ASSIGNMENT | Return the listing below verbatim. Pictures do not belong in the copy.

INFORMATION |
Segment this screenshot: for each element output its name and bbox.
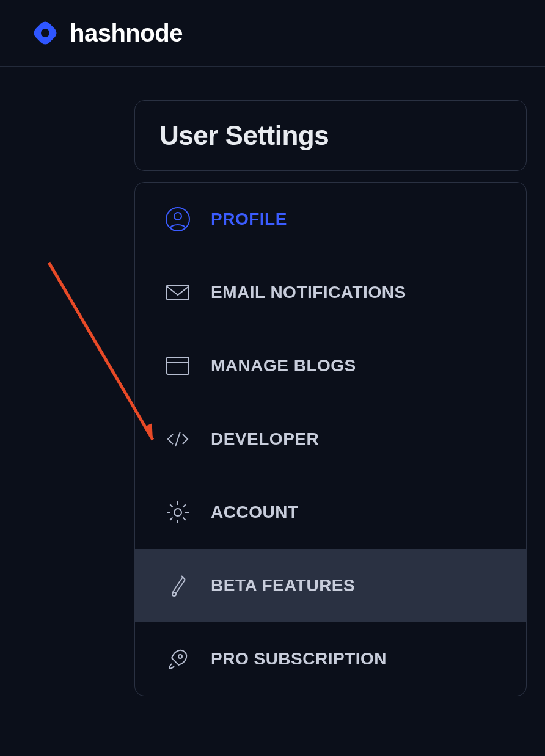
menu-item-label: EMAIL NOTIFICATIONS <box>211 283 406 302</box>
app-header: hashnode <box>0 0 545 67</box>
gear-icon <box>164 499 191 526</box>
settings-menu: PROFILE EMAIL NOTIFICATIONS MANAGE BLOGS <box>134 182 527 696</box>
lab-icon <box>164 572 191 599</box>
menu-item-pro-subscription[interactable]: PRO SUBSCRIPTION <box>135 622 526 696</box>
menu-item-profile[interactable]: PROFILE <box>135 183 526 256</box>
menu-item-label: DEVELOPER <box>211 429 319 449</box>
hashnode-logo-icon <box>31 18 60 48</box>
svg-point-10 <box>178 655 182 658</box>
user-icon <box>164 206 191 233</box>
menu-item-label: BETA FEATURES <box>211 576 355 595</box>
svg-rect-4 <box>167 285 189 300</box>
rocket-icon <box>164 645 191 672</box>
svg-point-8 <box>174 509 181 516</box>
menu-item-account[interactable]: ACCOUNT <box>135 476 526 549</box>
svg-rect-5 <box>167 357 189 374</box>
code-icon <box>164 426 191 453</box>
menu-item-label: PROFILE <box>211 209 287 229</box>
svg-point-9 <box>172 592 176 596</box>
page-title-card: User Settings <box>134 100 527 171</box>
menu-item-email-notifications[interactable]: EMAIL NOTIFICATIONS <box>135 256 526 329</box>
page-title: User Settings <box>159 120 502 151</box>
content-area: User Settings PROFILE EMAIL NOTIFICATION… <box>0 67 545 714</box>
brand-name: hashnode <box>70 20 183 47</box>
menu-item-label: MANAGE BLOGS <box>211 356 356 376</box>
menu-item-beta-features[interactable]: BETA FEATURES <box>135 549 526 622</box>
menu-item-manage-blogs[interactable]: MANAGE BLOGS <box>135 329 526 402</box>
svg-line-7 <box>175 432 180 446</box>
menu-item-label: ACCOUNT <box>211 503 299 522</box>
menu-item-developer[interactable]: DEVELOPER <box>135 402 526 476</box>
menu-item-label: PRO SUBSCRIPTION <box>211 649 387 669</box>
window-icon <box>164 352 191 379</box>
envelope-icon <box>164 279 191 306</box>
svg-point-1 <box>41 29 49 37</box>
svg-point-3 <box>174 213 181 220</box>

WORKED SOLUTION |
Segment this screenshot: for each element output its name and bbox.
menu-item-label: EMAIL NOTIFICATIONS <box>211 283 406 302</box>
app-header: hashnode <box>0 0 545 67</box>
gear-icon <box>164 499 191 526</box>
settings-menu: PROFILE EMAIL NOTIFICATIONS MANAGE BLOGS <box>134 182 527 696</box>
lab-icon <box>164 572 191 599</box>
menu-item-pro-subscription[interactable]: PRO SUBSCRIPTION <box>135 622 526 696</box>
menu-item-profile[interactable]: PROFILE <box>135 183 526 256</box>
menu-item-label: DEVELOPER <box>211 429 319 449</box>
hashnode-logo-icon <box>31 18 60 48</box>
svg-point-10 <box>178 655 182 658</box>
user-icon <box>164 206 191 233</box>
menu-item-label: BETA FEATURES <box>211 576 355 595</box>
svg-rect-4 <box>167 285 189 300</box>
rocket-icon <box>164 645 191 672</box>
svg-point-8 <box>174 509 181 516</box>
menu-item-account[interactable]: ACCOUNT <box>135 476 526 549</box>
svg-rect-5 <box>167 357 189 374</box>
code-icon <box>164 426 191 453</box>
menu-item-label: PROFILE <box>211 209 287 229</box>
svg-point-9 <box>172 592 176 596</box>
page-title-card: User Settings <box>134 100 527 171</box>
menu-item-email-notifications[interactable]: EMAIL NOTIFICATIONS <box>135 256 526 329</box>
page-title: User Settings <box>159 120 502 151</box>
content-area: User Settings PROFILE EMAIL NOTIFICATION… <box>0 67 545 714</box>
brand-name: hashnode <box>70 20 183 47</box>
menu-item-label: MANAGE BLOGS <box>211 356 356 376</box>
menu-item-beta-features[interactable]: BETA FEATURES <box>135 549 526 622</box>
menu-item-manage-blogs[interactable]: MANAGE BLOGS <box>135 329 526 402</box>
svg-line-7 <box>175 432 180 446</box>
menu-item-label: ACCOUNT <box>211 503 299 522</box>
menu-item-developer[interactable]: DEVELOPER <box>135 402 526 476</box>
menu-item-label: PRO SUBSCRIPTION <box>211 649 387 669</box>
window-icon <box>164 352 191 379</box>
envelope-icon <box>164 279 191 306</box>
svg-point-1 <box>41 29 49 37</box>
svg-point-3 <box>174 213 181 220</box>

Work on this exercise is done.